Nel dettaglio, i ricavi da trading dell’istituto hanno registrato una flessione del 15 per cento a quota 3,15 miliardi di dollari. In rialzo del 5 per cento gli introiti derivanti dalla divisione global banking a 5 miliardi.
Il comparto della gestione patrimoniale ha chiuso con un giro d’affari in progresso del 6 per cento a 4,6 miliardi di dollari.

I vertici della banca hanno reso noto che gli accantonamenti sulle perdite sono diminuiti del 2 per cento a 834 milioni di dollari rispetto ai precedenti 850 milioni.

In rialzo gli oneri netti dell’1 per cento a 900 milioni di dollari mentre in flessione le spese del 2,5 per cento a 13,14 miliardi. Il ritorno sul capitale è stato dell’8,1 per cento.

Soddisfazione per i risultati è stata espressa dall’amministratore delegato Brian Moynihan, evidenziando la crescita del fatturato.

Il titolo Bank of America ha chiuso l’ultima seduta a Wall Street in progresso dell’1,49 per cento a 25,83 dollari.
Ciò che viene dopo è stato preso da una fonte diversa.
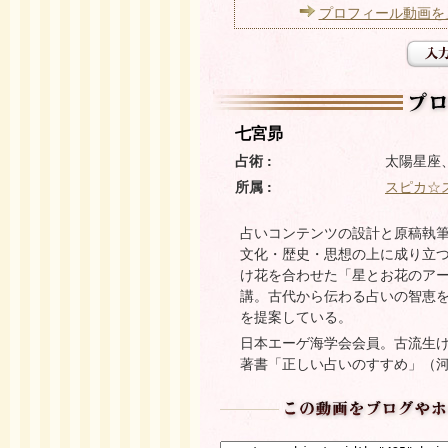
プロフィール動画を
七宮昴
占術 :
太陽星座
所属 :
スピカ☆
占いコンテンツの設計と原稿執
文化・歴史・思想の上に成り立
け花を合わせた「星とお花のア
講。古代から伝わる占いの智恵
を提案している。
日本エーゲ海学会会員。古流生
著書「正しい占いのすすめ」（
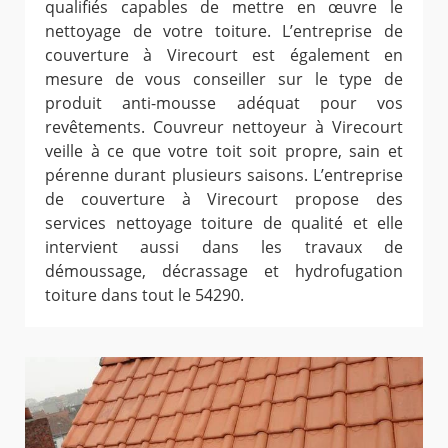
qualifiés capables de mettre en œuvre le
nettoyage de votre toiture. L’entreprise de
couverture à Virecourt est également en
mesure de vous conseiller sur le type de
produit anti-mousse adéquat pour vos
revêtements. Couvreur nettoyeur à Virecourt
veille à ce que votre toit soit propre, sain et
pérenne durant plusieurs saisons. L’entreprise
de couverture à Virecourt propose des
services nettoyage toiture de qualité et elle
intervient aussi dans les travaux de
démoussage, décrassage et hydrofugation
toiture dans tout le 54290.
Wells Fargo risultati in calo

Wells Fargo ha archiviato il terzo trimestre del 2017 con un utile netto in flessione del 19 per cento a 4,6 miliardi di dollari a fronte dei 5,64 miliardi dell’analogo periodo del precedente esercizio.
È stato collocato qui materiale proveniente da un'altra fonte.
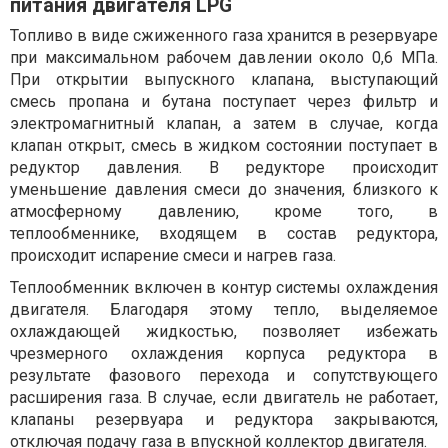
питания двигателя LPG
Топливо в виде сжиженного газа хранится в резервуаре
при максимальном рабочем давлении около 0,6 МПа.
При открытии выпускного клапана, выступающий
смесь пропана и бутана поступает через фильтр и
электромагнитный клапан, а затем в случае, когда
клапан открыт, смесь в жидком состоянии поступает в
редуктор давления. В редукторе происходит
уменьшение давления смеси до значения, близкого к
атмосферному давлению, кроме того, в
теплообменнике, входящем в состав редуктора,
происходит испарение смеси и нагрев газа.
Теплообменник включен в контур системы охлаждения
двигателя. Благодаря этому тепло, выделяемое
охлаждающей жидкостью, позволяет избежать
чрезмерного охлаждения корпуса редуктора в
результате фазового перехода и сопутствующего
расширения газа. В случае, если двигатель не работает,
клапаны резервуара и редуктора закрываются,
отключая подачу газа в впускной коллектор двигателя.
L’utile per azione della banca è diminuito a 0,84 dollari dai precedenti 1,03 dollari, un dato peggiore delle previsioni di 1,02 dollari.

In calo del 2 per cento anche i ricavi a quota 21,92 miliardi di dollari a fronte dei 22,33 miliardi registrati nell’analogo periodo del 2016.

Anche in questo caso il dato è stato più basso dei 22,4 miliardi di dollari previsti dal mercato. Sui risultati hanno pesato gli esborsi sostenuti per le cause legali.

Dal punto di vista degli indici patrimoniali, si segnala il Common Equity Tier 1 ratio all’11,8 per cento, in rialzo di 0,2 punti rispetto a fine marzo.

Il titolo ha chiuso l’ultima seduta in Borsa in flessione del 2,75 per cento a quota 53,69 dollari.